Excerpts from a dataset
- - -
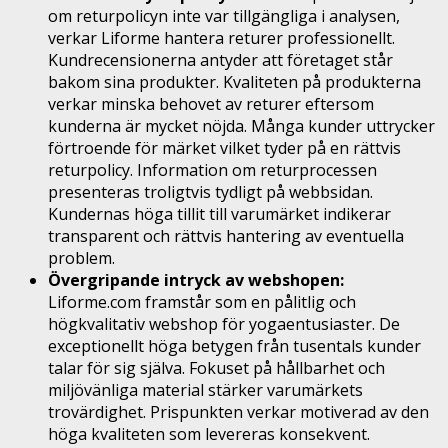
om returpolicyn inte var tillgängliga i analysen,
verkar Liforme hantera returer professionellt.
Kundrecensionerna antyder att företaget står
bakom sina produkter. Kvaliteten på produkterna
verkar minska behovet av returer eftersom
kunderna är mycket nöjda. Många kunder uttrycker
förtroende för märket vilket tyder på en rättvis
returpolicy. Information om returprocessen
presenteras troligtvis tydligt på webbsidan.
Kundernas höga tillit till varumärket indikerar
transparent och rättvis hantering av eventuella
problem.
Övergripande intryck av webshopen:
Liforme.com framstår som en pålitlig och
högkvalitativ webshop för yogaentusiaster. De
exceptionellt höga betygen från tusentals kunder
talar för sig själva. Fokuset på hållbarhet och
miljövänliga material stärker varumärkets
trovärdighet. Prispunkten verkar motiverad av den
höga kvaliteten som levereras konsekvent.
- - -
# WHAT IS NEEDED:
The answer must be the lines from the first one in the records through the line containing "förtroende för märket", copied exactly, with no pictures.

# SOLUTION TO THIS PROBLEM:
om returpolicyn inte var tillgängliga i analysen,
verkar Liforme hantera returer professionellt.
Kundrecensionerna antyder att företaget står
bakom sina produkter. Kvaliteten på produkterna
verkar minska behovet av returer eftersom
kunderna är mycket nöjda. Många kunder uttrycker
förtroende för märket vilket tyder på en rättvis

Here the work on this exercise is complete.